The sender (publisher) classifies data (message), and sends it without directing it to a receiver.

The receiver (subscriber) subscribes to a certain class of messages.

The broker is a central place where messages are published (stored), and that facilitates this pattern.

Use Case: simple message queue or interprocess communication

You need to send information “somewhere” without adding latency to the current task. So you open a direct connection from your application, implement a simple queue to be accessed on a port, for other applications to read. You send messages directly to the interested application.

Single, direct metrics publisher

This doesn’t work when you decide you want to analyze your metrics over a long term. Instead your receiving app will need to store the messages for them to be analyzed. Every single application needing this feature will have to implement a connection to the receiving application.

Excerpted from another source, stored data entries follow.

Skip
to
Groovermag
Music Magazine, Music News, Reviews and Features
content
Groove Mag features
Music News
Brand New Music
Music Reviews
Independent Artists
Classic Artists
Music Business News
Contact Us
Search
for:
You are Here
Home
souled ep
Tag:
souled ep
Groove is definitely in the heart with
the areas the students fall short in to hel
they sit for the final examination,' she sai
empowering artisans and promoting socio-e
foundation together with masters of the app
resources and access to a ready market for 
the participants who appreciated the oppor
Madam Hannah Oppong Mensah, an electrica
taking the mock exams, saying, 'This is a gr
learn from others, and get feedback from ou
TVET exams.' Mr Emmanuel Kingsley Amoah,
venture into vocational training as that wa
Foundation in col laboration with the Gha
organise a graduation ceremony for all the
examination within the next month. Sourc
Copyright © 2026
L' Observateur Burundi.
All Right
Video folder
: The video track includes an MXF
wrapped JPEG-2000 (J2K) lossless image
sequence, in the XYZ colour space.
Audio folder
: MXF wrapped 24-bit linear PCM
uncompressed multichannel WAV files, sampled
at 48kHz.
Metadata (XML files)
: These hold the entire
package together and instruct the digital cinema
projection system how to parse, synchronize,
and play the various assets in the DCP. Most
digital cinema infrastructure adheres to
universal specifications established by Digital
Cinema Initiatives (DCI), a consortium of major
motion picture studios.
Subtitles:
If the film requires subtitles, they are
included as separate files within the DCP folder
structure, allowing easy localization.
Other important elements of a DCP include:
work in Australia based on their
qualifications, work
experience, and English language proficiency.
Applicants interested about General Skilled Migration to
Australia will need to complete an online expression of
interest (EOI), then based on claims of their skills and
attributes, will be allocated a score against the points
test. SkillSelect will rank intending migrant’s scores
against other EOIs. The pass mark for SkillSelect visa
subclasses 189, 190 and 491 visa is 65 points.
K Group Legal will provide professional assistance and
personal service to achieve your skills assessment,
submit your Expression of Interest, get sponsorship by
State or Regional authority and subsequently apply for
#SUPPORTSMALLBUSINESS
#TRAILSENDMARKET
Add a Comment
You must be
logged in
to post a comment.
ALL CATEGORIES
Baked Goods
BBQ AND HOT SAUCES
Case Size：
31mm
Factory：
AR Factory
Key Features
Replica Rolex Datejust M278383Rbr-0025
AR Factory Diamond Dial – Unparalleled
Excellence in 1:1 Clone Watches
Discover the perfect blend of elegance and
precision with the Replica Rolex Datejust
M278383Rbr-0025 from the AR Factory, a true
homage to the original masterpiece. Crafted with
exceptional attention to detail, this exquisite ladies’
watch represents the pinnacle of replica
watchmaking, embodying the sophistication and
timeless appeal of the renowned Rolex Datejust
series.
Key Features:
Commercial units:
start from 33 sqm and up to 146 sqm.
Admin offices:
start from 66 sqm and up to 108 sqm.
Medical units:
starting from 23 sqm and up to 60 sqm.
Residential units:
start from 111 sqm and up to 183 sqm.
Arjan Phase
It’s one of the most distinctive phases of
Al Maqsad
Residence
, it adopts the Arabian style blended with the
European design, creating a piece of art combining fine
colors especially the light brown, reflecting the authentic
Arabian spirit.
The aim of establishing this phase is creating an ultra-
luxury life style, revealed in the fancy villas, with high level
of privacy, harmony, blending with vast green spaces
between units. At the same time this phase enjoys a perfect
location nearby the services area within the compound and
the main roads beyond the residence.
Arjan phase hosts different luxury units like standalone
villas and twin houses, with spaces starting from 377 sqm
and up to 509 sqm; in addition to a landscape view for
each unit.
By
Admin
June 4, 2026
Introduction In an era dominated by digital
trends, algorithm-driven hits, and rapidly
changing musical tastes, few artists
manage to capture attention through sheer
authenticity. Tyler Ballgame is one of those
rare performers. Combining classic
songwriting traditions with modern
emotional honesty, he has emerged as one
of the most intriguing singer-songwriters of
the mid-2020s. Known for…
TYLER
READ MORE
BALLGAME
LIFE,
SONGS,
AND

Instead you may choose to do polling. However after a while you have other servers interested in the same data. Hence the architecture may evolve into something like:

Many metrics publisher, using direct connections

The technical debt being built up here is obvious. To simplify this you may end up setting a single service as a main place receiving those metrics:

A metrics publish/subscribe system

At the same time you or other team may want to do something similar with logging and tracing as well, other than metrics:

Multiple publish/subscribe systems

This is certainly a lot better than point to point connection, but still there is a lot of duplication, having multiple systems for queuing the data.

Solution

Kafka was built to solve this problem, often called “distributed commit log” or “distributed streaming platform”. This system is built to provide a durable record of all transactions so they can be replayed to consistently build the state of a system.

Data within Kafka is stored durably, in order, and can be read deterministically. Additionally, data can be distributed within the system to provide additional protections against failures, as well as support higher performance via scaling.